We were at Hawarden in the autumn of 1854 when I was thirteen, and here my conscience, which had been growing daily more tender under Miss Pearson's care, would not let me alone till I had confessed one or two little slynesses that I had long time ago been guilty of. One I remember. I had been sent on a message to Elly, and on my way bounced into the dining-room, where the remains of the luncheon were standing, and crammed my mouth with cherries. On my return, Miss Pearson's sharp eye found out some red juice on my lips, and she questioned me. " I've had some cherries," said I, relieved at speaking out the truth. But Miss Pearson supposed Elly had given them me ; and as she scolded me for that, I had not courage to say I had purloined them. At the end of this con¬fession I paused in mortal terror, but to my infinite relief was spoken to leniently, and was thus encouraged to tell of something else, which, strange to say, I have forgotten, but for which I caught it so dreadfully that I was utterly miserable for some days.
Altogether this time at Hawarden has left a grim' impression on my mind. I was working a stool for Miss Pearson very lazily indeed, so much so that she at last declared she would not accept it ! Great was my anguish ; I began to slave at it so hard that she was mollified at last, and it now stands in her drawing-room at Clent.
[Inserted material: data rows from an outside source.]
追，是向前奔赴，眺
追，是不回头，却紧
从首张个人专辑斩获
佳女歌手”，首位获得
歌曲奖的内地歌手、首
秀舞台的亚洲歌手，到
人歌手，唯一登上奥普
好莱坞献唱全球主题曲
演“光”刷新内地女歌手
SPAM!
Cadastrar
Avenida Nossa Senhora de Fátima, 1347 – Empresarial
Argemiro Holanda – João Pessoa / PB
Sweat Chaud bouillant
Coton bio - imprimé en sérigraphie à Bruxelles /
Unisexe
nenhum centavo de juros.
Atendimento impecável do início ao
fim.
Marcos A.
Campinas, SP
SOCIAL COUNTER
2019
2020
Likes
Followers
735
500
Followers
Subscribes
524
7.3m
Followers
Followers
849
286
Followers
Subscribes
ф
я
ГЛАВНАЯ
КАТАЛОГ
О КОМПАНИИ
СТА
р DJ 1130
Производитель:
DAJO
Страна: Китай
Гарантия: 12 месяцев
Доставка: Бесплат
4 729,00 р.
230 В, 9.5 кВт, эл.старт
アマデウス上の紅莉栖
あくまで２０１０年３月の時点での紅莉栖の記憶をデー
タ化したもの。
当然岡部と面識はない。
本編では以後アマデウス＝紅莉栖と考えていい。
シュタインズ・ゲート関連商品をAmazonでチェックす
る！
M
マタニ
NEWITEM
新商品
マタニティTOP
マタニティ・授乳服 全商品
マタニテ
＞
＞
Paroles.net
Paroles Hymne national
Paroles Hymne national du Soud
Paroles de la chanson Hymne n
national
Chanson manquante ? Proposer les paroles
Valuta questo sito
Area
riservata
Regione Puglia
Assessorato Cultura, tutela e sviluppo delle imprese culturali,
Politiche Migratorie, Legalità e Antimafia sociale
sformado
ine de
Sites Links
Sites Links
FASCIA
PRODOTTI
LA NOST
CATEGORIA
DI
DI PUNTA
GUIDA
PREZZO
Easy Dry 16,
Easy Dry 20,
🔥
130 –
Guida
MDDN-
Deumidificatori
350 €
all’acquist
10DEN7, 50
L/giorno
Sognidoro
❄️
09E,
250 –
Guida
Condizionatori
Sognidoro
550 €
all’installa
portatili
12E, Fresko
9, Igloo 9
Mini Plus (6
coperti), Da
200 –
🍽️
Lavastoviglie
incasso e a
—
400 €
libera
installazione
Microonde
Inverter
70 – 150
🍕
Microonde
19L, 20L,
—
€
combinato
Moreover I was not well for some time ; but for one circumstance that happened at this time I shall be earnestly thankful to the end of my life—perhaps for all eternity.
I have said that I had always been thoughtful about sacred things ; very far back I remember doing right from a sort of principle, not merely to save punishment, and this made me wretched over my perpetual falls. I used to pray for help with much faith, and make many resolutions ; but hitherto I had done so almost mechanically, following what I had been taught from babyhood, with no strong personal realisation of what was meant by God, Heaven, Death, Eternity. I had not brought these things before me as realities so vivid that they may almost be called tangible. I was indeed but a child. But in church one Sunday at Hawarden, whether some words suggested it to me, whether the distress of mind I had been going through had made me peculiarly susceptible of strong impression, or whether an angel spoke to me suddenly, I cannot tell ; but there flashed upon me, like blinding light, a great thought of Eternity as bearing upon myself—as an unchangeable certainty—as something that was irresistibly advancing—in short, in some awful and present manner, to such an extent that I was aghast and overwhelmed with the tremendousness of my thought. For a moment I thought I should have fainted. I was a young and foolish child ; a very small thing among God's Infinite Mysteries ; can I wonder that —awaking to the realisation of things into which the Angels cannot look—my immortal soul struggled in a sort of agony within its narrow prison ?
I shall never now lose that impression, and for this I thank God.